Water, as Samuel Taylor Coleridge famously told us, is everywhere. No film proves this to us more than “Dark Water”, a film from Hideo Nakata of “Ringu” fame. Having shown his audience the darker side of video technology, Nakata now sets out to do the near impossible: make water frightening. Because, let’s face it, water isn’t frightening. Or is it? The fact that water is everywhere means that if water does have a dark side, you’d best be afraid. Water is elemental, and difficult to control. Water’s combination of familiarity and mystery makes for an effective chiller.
“Dark Water” takes us clearly into the same territory as such seminal works as “The Shining” and “Don’t Look Now”. It therefore presents a particular challenge to the reviewer: how to discuss the film while not giving away so much that seeing the film itself becomes pointless. For this reason, there won’t be much discussion of plot or events here, more an attempt to convey how effective a film it is.
What plot I’m willing to discuss is this: Yoshimi Matsubara (Hitomi Kuroki) is in the process of divorcing her husband, and moves into a new apartment building with her five-year-old daughter Ikuko (Rio Kanno). It isn’t long before strange things begin to plague their lives in the building, the culmination of which is both surprising and depressing.

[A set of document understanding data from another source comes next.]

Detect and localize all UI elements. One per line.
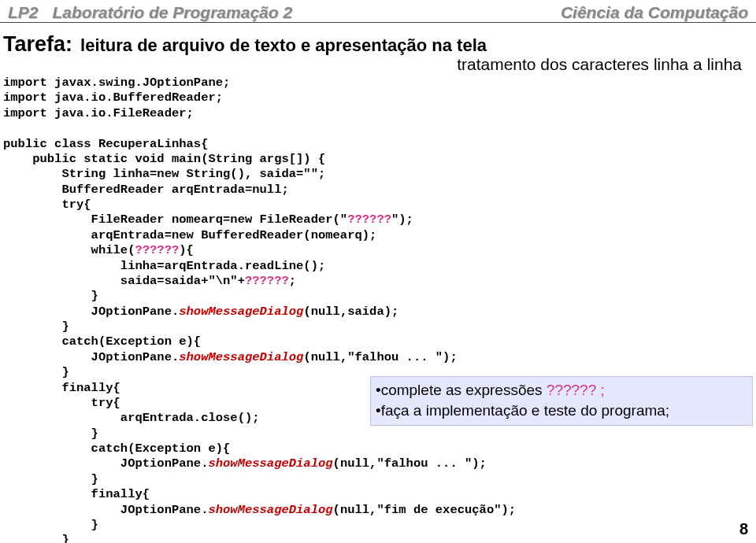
instruction-callout: •complete as expressões ?????? ; •faça a… [370, 376, 753, 426]
title-row: Tarefa: leitura de arquivo de texto e ap… [0, 23, 756, 57]
code-block: import javax.swing.JOptionPane; import j… [0, 74, 756, 543]
placeholder-text: ?????? ; [547, 382, 605, 398]
method-call: showMessageDialog [179, 350, 303, 364]
dept-name: Ciência da Computação [561, 3, 748, 22]
slide-header: LP2 Laboratório de Programação 2 Ciência… [0, 0, 756, 23]
method-call: showMessageDialog [208, 456, 332, 471]
page-number: 8 [739, 520, 748, 538]
course-abbr: LP2 [8, 3, 39, 22]
bullet-2: •faça a implementação e teste do program… [376, 401, 747, 421]
bullet-1: •complete as expressões [376, 382, 543, 398]
title-sub: leitura de arquivo de texto e apresentaç… [80, 35, 487, 56]
placeholder: ?????? [245, 274, 289, 288]
method-call: showMessageDialog [179, 305, 303, 319]
method-call: showMessageDialog [208, 503, 332, 517]
subtitle: tratamento dos caracteres linha a linha [0, 55, 756, 74]
placeholder: ?????? [347, 212, 391, 227]
title-main: Tarefa: [3, 32, 72, 57]
placeholder: ?????? [135, 243, 179, 257]
course-name: Laboratório de Programação 2 [53, 3, 293, 22]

Nakata effectively shows how horror works in the modern world. It no longer exists in the gothic mansion or the stormy night. Now it survives in the building where only you seem to live, where all the floors look the same, and where video surveillance can show you exactly what’s wrong, but can’t do anything to stop it. The washed-out city of “Dark Water” creates an atmosphere of looming dread as a perfect backdrop to a slow-burning horror which leaves shadows in the mind.
For a long time while watching “Dark Water”, I though that this review was going to be a negative one. The shocks are limited in scope for much of the running time, and certain plot points seem obviously telegraphed in advance. This is the skill of the director, using the fact that I have seen horror films before, and my resultant preconceptions, to deceive me with sleight of hand. The real shocks and twists are thus all the more forceful when they arrive.
A few years ago I believed that a new era of horror film-making had dawned, with the “Scream” trilogy finishing off the slasher genre forever, and the likes of “The Blair Witch Project” ushering in a new age of psychological horror. The fact that Hollywood continues to produce slasher films has shown me to be wrong, but films like “Dark Water” give me continued hope. This is a horror film that lacks both monsters and evil, and is all the more horrifying for it.